An extraordinary tour de force – the strange, perversely poetic novel by the Algerian writer Amin Zaoui, is a frank sexual rites of passage where sexual discovery, death and wisdom shadow the Algerian war of Independence and the tribulations of Algeria in the 1960s
Banquet of Lies is the story of Koussaila known as Nems (the weasel), and the awakening of his unbridled passion for older women. In spite of the fact that his family is Sharif, direct descended from the prophet Muhammad, Koussaila cannot resist seeking forbidden pleasure in the arms of inappropriate women; his aunt, a cleaning lady, a Jewish neighbour and even a Catholic nun.

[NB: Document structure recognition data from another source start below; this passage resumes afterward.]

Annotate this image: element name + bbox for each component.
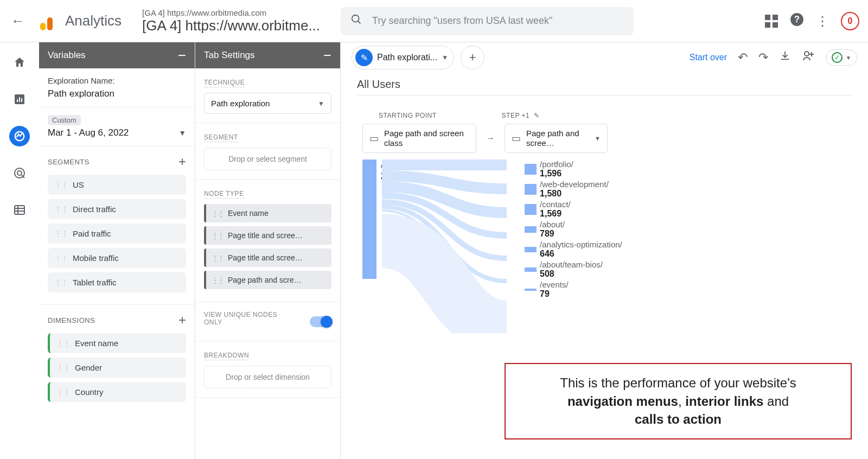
breakdown-dropzone[interactable]: Drop or select dimension — [204, 366, 331, 388]
node-bar — [525, 247, 537, 252]
chip-label: Page path and scre… — [228, 276, 301, 284]
settings-panel: Tab Settings − TECHNIQUE Path exploratio… — [195, 42, 341, 459]
segment-chip[interactable]: ⋮⋮Direct traffic — [48, 199, 186, 219]
apps-icon[interactable] — [765, 15, 778, 28]
segment-chip[interactable]: ⋮⋮Mobile traffic — [48, 248, 186, 268]
exploration-name-label: Exploration Name: — [48, 76, 186, 85]
dimension-chip[interactable]: ⋮⋮Gender — [48, 358, 186, 378]
property-id: [GA 4] https://www.orbitmedia.com — [142, 8, 320, 17]
date-preset-badge: Custom — [48, 115, 81, 125]
tab-name: Path explorati... — [377, 53, 437, 62]
node-path: /contact/ — [540, 200, 571, 209]
path-step-node[interactable]: /about/team-bios/508 — [525, 260, 622, 279]
technique-value: Path exploration — [211, 99, 270, 108]
node-bar — [525, 204, 537, 215]
redo-icon[interactable]: ↷ — [758, 50, 768, 65]
nav-advertising[interactable] — [9, 163, 30, 183]
node-path: /events/ — [540, 280, 569, 289]
path-step-node[interactable]: /events/79 — [525, 280, 622, 299]
help-icon[interactable]: ? — [790, 12, 804, 30]
nav-home[interactable] — [9, 52, 30, 73]
node-path: /portfolio/ — [540, 160, 573, 169]
path-step-node[interactable]: /web-development/1,580 — [525, 180, 622, 199]
variables-title: Variables — [48, 50, 86, 61]
add-tab-button[interactable]: + — [461, 46, 484, 69]
drag-handle-icon: ⋮⋮ — [212, 276, 224, 284]
chip-label: Event name — [75, 339, 118, 348]
minimize-variables-button[interactable]: − — [178, 47, 186, 64]
path-step-node[interactable]: /about/789 — [525, 220, 622, 239]
search-input[interactable]: Try searching "users from USA last week" — [341, 7, 634, 35]
start-bar — [362, 160, 376, 279]
undo-icon[interactable]: ↶ — [738, 50, 748, 65]
path-step-node[interactable]: /analytics-optimization/646 — [525, 240, 622, 259]
chevron-down-icon: ▼ — [846, 55, 851, 61]
segment-chip[interactable]: ⋮⋮US — [48, 175, 186, 195]
share-icon[interactable] — [802, 49, 815, 66]
page-icon: ▭ — [369, 132, 379, 144]
search-placeholder: Try searching "users from USA last week" — [372, 15, 552, 27]
nav-explore[interactable] — [9, 126, 30, 146]
chip-label: Direct traffic — [73, 205, 116, 214]
nav-configure[interactable] — [9, 200, 30, 220]
arrow-right-icon: → — [486, 133, 495, 143]
nodetype-chip[interactable]: ⋮⋮Page title and scree… — [204, 226, 331, 245]
segment-dropzone[interactable]: Drop or select segment — [204, 148, 331, 170]
start-over-button[interactable]: Start over — [690, 53, 727, 62]
node-bar — [525, 226, 537, 233]
node-bar — [525, 164, 537, 175]
notifications-badge[interactable]: 0 — [841, 12, 859, 30]
nodetype-chip[interactable]: ⋮⋮Event name — [204, 204, 331, 222]
add-dimension-button[interactable]: + — [178, 313, 186, 328]
chip-label: Event name — [228, 209, 269, 218]
step1-node-selector[interactable]: ▭ Page path and scree… ▼ — [505, 124, 608, 153]
starting-point-label: STARTING POINT — [379, 112, 437, 119]
minimize-settings-button[interactable]: − — [323, 47, 331, 64]
annotation-callout: This is the performance of your website'… — [505, 363, 852, 439]
chip-label: Gender — [75, 363, 102, 372]
drag-handle-icon: ⋮⋮ — [54, 278, 67, 287]
path-step-node[interactable]: /contact/1,569 — [525, 200, 622, 219]
back-button[interactable]: ← — [9, 10, 30, 31]
nodetype-chip[interactable]: ⋮⋮Page path and scre… — [204, 271, 331, 289]
technique-dropdown[interactable]: Path exploration ▼ — [204, 93, 331, 114]
more-icon[interactable]: ⋮ — [816, 14, 829, 29]
download-icon[interactable] — [779, 50, 791, 65]
search-icon — [350, 14, 362, 29]
node-bar — [525, 184, 537, 195]
property-selector[interactable]: [GA 4] https://www.orbitmedia.com [GA 4]… — [142, 8, 320, 34]
chip-label: Page title and scree… — [228, 231, 303, 240]
node-count: 508 — [540, 269, 603, 279]
chevron-down-icon: ▼ — [442, 54, 448, 61]
settings-header: Tab Settings − — [195, 42, 340, 68]
chip-label: Country — [75, 387, 104, 397]
chip-label: Paid traffic — [73, 229, 111, 238]
edit-step-icon[interactable]: ✎ — [534, 112, 540, 119]
node-path: /about/ — [540, 220, 565, 229]
status-indicator[interactable]: ✓ ▼ — [826, 49, 857, 66]
svg-rect-7 — [21, 98, 22, 102]
chevron-down-icon: ▼ — [178, 129, 186, 137]
pencil-icon: ✎ — [355, 49, 373, 66]
nodetype-chip[interactable]: ⋮⋮Page title and scree… — [204, 248, 331, 267]
technique-label: TECHNIQUE — [204, 79, 245, 87]
logo[interactable]: Analytics — [40, 12, 122, 30]
drag-handle-icon: ⋮⋮ — [56, 388, 69, 397]
date-range-selector[interactable]: Mar 1 - Aug 6, 2022 ▼ — [48, 127, 186, 138]
nav-reports[interactable] — [9, 89, 30, 110]
add-segment-button[interactable]: + — [178, 154, 186, 169]
segment-chip[interactable]: ⋮⋮Tablet traffic — [48, 272, 186, 292]
svg-point-15 — [805, 52, 809, 56]
start-node[interactable]: / 26,796 — [362, 160, 411, 300]
svg-rect-6 — [19, 97, 20, 102]
path-step-node[interactable]: /portfolio/1,596 — [525, 160, 622, 178]
tab-path-exploration[interactable]: ✎ Path explorati... ▼ — [352, 46, 454, 69]
drag-handle-icon: ⋮⋮ — [212, 254, 224, 262]
unique-nodes-toggle[interactable] — [310, 316, 331, 327]
svg-text:?: ? — [794, 14, 800, 24]
exploration-name-input[interactable]: Path exploration — [48, 88, 186, 99]
dimension-chip[interactable]: ⋮⋮Country — [48, 382, 186, 402]
starting-node-selector[interactable]: ▭ Page path and screen class — [362, 124, 476, 153]
segment-chip[interactable]: ⋮⋮Paid traffic — [48, 224, 186, 244]
dimension-chip[interactable]: ⋮⋮Event name — [48, 333, 186, 353]
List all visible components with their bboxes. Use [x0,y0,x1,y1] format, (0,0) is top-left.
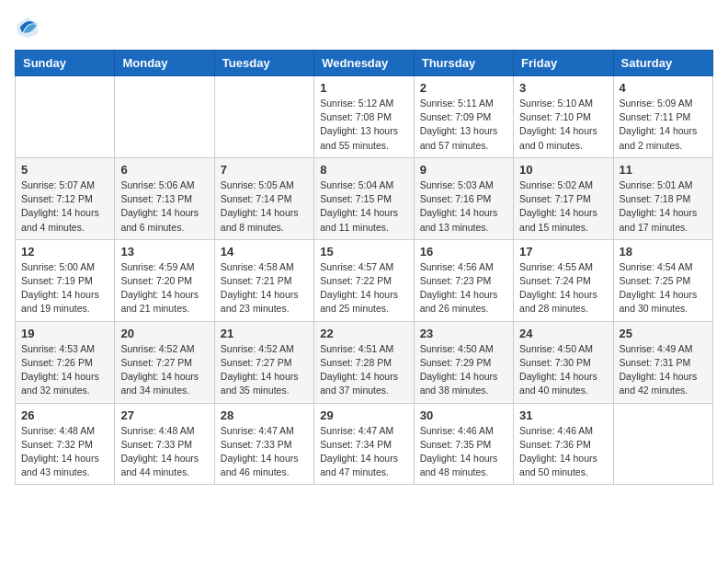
day-info: Sunrise: 4:47 AM Sunset: 7:33 PM Dayligh… [221,424,308,480]
day-info: Sunrise: 5:11 AM Sunset: 7:09 PM Dayligh… [420,97,507,153]
calendar-cell [16,76,115,158]
day-info: Sunrise: 4:54 AM Sunset: 7:25 PM Dayligh… [620,260,707,316]
day-info: Sunrise: 4:48 AM Sunset: 7:32 PM Dayligh… [21,424,108,480]
calendar-cell: 14Sunrise: 4:58 AM Sunset: 7:21 PM Dayli… [214,239,313,321]
calendar-cell: 21Sunrise: 4:52 AM Sunset: 7:27 PM Dayli… [214,321,313,403]
day-info: Sunrise: 4:58 AM Sunset: 7:21 PM Dayligh… [221,260,308,316]
day-number: 15 [320,245,407,259]
week-row-1: 1Sunrise: 5:12 AM Sunset: 7:08 PM Daylig… [16,76,713,158]
day-info: Sunrise: 5:09 AM Sunset: 7:11 PM Dayligh… [620,97,707,153]
day-number: 13 [120,245,208,259]
calendar-cell: 20Sunrise: 4:52 AM Sunset: 7:27 PM Dayli… [115,321,214,403]
day-number: 4 [620,81,707,95]
day-number: 24 [519,327,607,340]
day-number: 3 [519,81,607,95]
day-number: 14 [221,245,308,259]
day-info: Sunrise: 4:52 AM Sunset: 7:27 PM Dayligh… [120,342,208,398]
day-number: 5 [21,163,108,177]
day-number: 1 [320,81,407,95]
calendar-cell: 7Sunrise: 5:05 AM Sunset: 7:14 PM Daylig… [214,157,313,239]
day-number: 2 [420,81,507,95]
day-number: 28 [221,408,308,422]
weekday-header-monday: Monday [115,51,214,76]
day-number: 30 [420,408,507,422]
day-number: 17 [519,245,607,259]
calendar-cell: 4Sunrise: 5:09 AM Sunset: 7:11 PM Daylig… [613,76,712,158]
calendar-cell: 1Sunrise: 5:12 AM Sunset: 7:08 PM Daylig… [314,76,414,158]
day-number: 26 [21,408,108,422]
calendar-cell: 22Sunrise: 4:51 AM Sunset: 7:28 PM Dayli… [314,321,414,403]
weekday-header-row: SundayMondayTuesdayWednesdayThursdayFrid… [16,51,713,76]
day-number: 7 [221,163,308,177]
calendar-cell: 30Sunrise: 4:46 AM Sunset: 7:35 PM Dayli… [414,403,513,485]
day-info: Sunrise: 5:06 AM Sunset: 7:13 PM Dayligh… [120,178,208,235]
day-info: Sunrise: 4:46 AM Sunset: 7:36 PM Dayligh… [519,424,607,480]
calendar-cell: 2Sunrise: 5:11 AM Sunset: 7:09 PM Daylig… [414,76,513,158]
calendar-cell: 29Sunrise: 4:47 AM Sunset: 7:34 PM Dayli… [314,403,414,485]
calendar-cell: 10Sunrise: 5:02 AM Sunset: 7:17 PM Dayli… [514,157,613,239]
logo [15,15,44,40]
day-number: 20 [120,327,208,340]
day-info: Sunrise: 4:59 AM Sunset: 7:20 PM Dayligh… [120,260,208,316]
day-info: Sunrise: 4:55 AM Sunset: 7:24 PM Dayligh… [519,260,607,316]
day-info: Sunrise: 5:10 AM Sunset: 7:10 PM Dayligh… [519,97,607,153]
day-number: 9 [420,163,507,177]
weekday-header-friday: Friday [514,51,613,76]
day-number: 11 [620,163,707,177]
day-number: 23 [420,327,507,340]
day-info: Sunrise: 5:05 AM Sunset: 7:14 PM Dayligh… [221,178,308,235]
day-info: Sunrise: 5:01 AM Sunset: 7:18 PM Dayligh… [620,178,707,235]
day-number: 10 [519,163,607,177]
calendar-cell: 13Sunrise: 4:59 AM Sunset: 7:20 PM Dayli… [115,239,214,321]
calendar-cell: 11Sunrise: 5:01 AM Sunset: 7:18 PM Dayli… [613,157,712,239]
day-number: 6 [120,163,208,177]
calendar-cell: 3Sunrise: 5:10 AM Sunset: 7:10 PM Daylig… [514,76,613,158]
weekday-header-sunday: Sunday [16,51,115,76]
day-number: 21 [221,327,308,340]
day-info: Sunrise: 4:47 AM Sunset: 7:34 PM Dayligh… [320,424,407,480]
day-number: 8 [320,163,407,177]
day-info: Sunrise: 4:52 AM Sunset: 7:27 PM Dayligh… [221,342,308,398]
day-info: Sunrise: 4:50 AM Sunset: 7:30 PM Dayligh… [519,342,607,398]
calendar-table: SundayMondayTuesdayWednesdayThursdayFrid… [15,50,713,485]
week-row-4: 19Sunrise: 4:53 AM Sunset: 7:26 PM Dayli… [16,321,713,403]
day-info: Sunrise: 5:03 AM Sunset: 7:16 PM Dayligh… [420,178,507,235]
day-number: 19 [21,327,108,340]
day-info: Sunrise: 5:07 AM Sunset: 7:12 PM Dayligh… [21,178,108,235]
day-info: Sunrise: 4:50 AM Sunset: 7:29 PM Dayligh… [420,342,507,398]
day-info: Sunrise: 4:46 AM Sunset: 7:35 PM Dayligh… [420,424,507,480]
day-number: 27 [120,408,208,422]
day-number: 29 [320,408,407,422]
calendar-cell: 27Sunrise: 4:48 AM Sunset: 7:33 PM Dayli… [115,403,214,485]
day-info: Sunrise: 5:02 AM Sunset: 7:17 PM Dayligh… [519,178,607,235]
day-number: 12 [21,245,108,259]
calendar-cell: 28Sunrise: 4:47 AM Sunset: 7:33 PM Dayli… [214,403,313,485]
calendar-cell: 18Sunrise: 4:54 AM Sunset: 7:25 PM Dayli… [613,239,712,321]
day-info: Sunrise: 4:48 AM Sunset: 7:33 PM Dayligh… [120,424,208,480]
calendar-cell: 23Sunrise: 4:50 AM Sunset: 7:29 PM Dayli… [414,321,513,403]
weekday-header-saturday: Saturday [613,51,712,76]
calendar-cell: 16Sunrise: 4:56 AM Sunset: 7:23 PM Dayli… [414,239,513,321]
page-header [15,15,713,40]
day-info: Sunrise: 5:04 AM Sunset: 7:15 PM Dayligh… [320,178,407,235]
calendar-cell: 5Sunrise: 5:07 AM Sunset: 7:12 PM Daylig… [16,157,115,239]
calendar-cell: 8Sunrise: 5:04 AM Sunset: 7:15 PM Daylig… [314,157,414,239]
calendar-cell: 24Sunrise: 4:50 AM Sunset: 7:30 PM Dayli… [514,321,613,403]
week-row-3: 12Sunrise: 5:00 AM Sunset: 7:19 PM Dayli… [16,239,713,321]
day-info: Sunrise: 4:53 AM Sunset: 7:26 PM Dayligh… [21,342,108,398]
calendar-cell [115,76,214,158]
calendar-cell: 9Sunrise: 5:03 AM Sunset: 7:16 PM Daylig… [414,157,513,239]
calendar-cell [214,76,313,158]
day-info: Sunrise: 4:56 AM Sunset: 7:23 PM Dayligh… [420,260,507,316]
calendar-cell: 6Sunrise: 5:06 AM Sunset: 7:13 PM Daylig… [115,157,214,239]
weekday-header-tuesday: Tuesday [214,51,313,76]
day-number: 18 [620,245,707,259]
day-number: 31 [519,408,607,422]
day-number: 22 [320,327,407,340]
week-row-2: 5Sunrise: 5:07 AM Sunset: 7:12 PM Daylig… [16,157,713,239]
day-info: Sunrise: 4:49 AM Sunset: 7:31 PM Dayligh… [620,342,707,398]
calendar-cell: 31Sunrise: 4:46 AM Sunset: 7:36 PM Dayli… [514,403,613,485]
weekday-header-wednesday: Wednesday [314,51,414,76]
day-number: 25 [620,327,707,340]
calendar-cell: 17Sunrise: 4:55 AM Sunset: 7:24 PM Dayli… [514,239,613,321]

After his first sexual experience, on the same day as Algeria’s 1965 coup d’état, Koussaila continues on a chaotic path of desire, self-disgust, literature and sex, trying to reconcile the world of Islam (in the pages of the Koran) with that of the Roumis (in the pages of Les Fleurs du Mal and Madame Bovary).
Praise for Banquet of Lies
‘Amin Zaoui treats the theme of obsession with older women in a subtle and unsettling manner…A succession of short scenes interspersed with terse observations, it achieves internal coherence thanks in no small part to the symbolic interplay of character and context…Frank Wynne has produced a fluent English translation.’
Times Literary Supplement
It makes for a lot of overwrought writing, but for long stretches it’s surprisingly engaging…an odd — and sexually excessive (and bizarre) — testament of the times, but there’s something to it. Admirably, the English edition is, in fact, a bilingual one. Frank Wynne’s translation reads well, but with language like this there’s a lot to be said for having the original side by side with the translated text.
Complete Review
‘It s a stream-of-consciousness/semi autobiographical/confessional tale -shades of Henry Miller with some Gustave Flaubert thrown in for good measure. A sensational and shocking read in the true sense of the word.’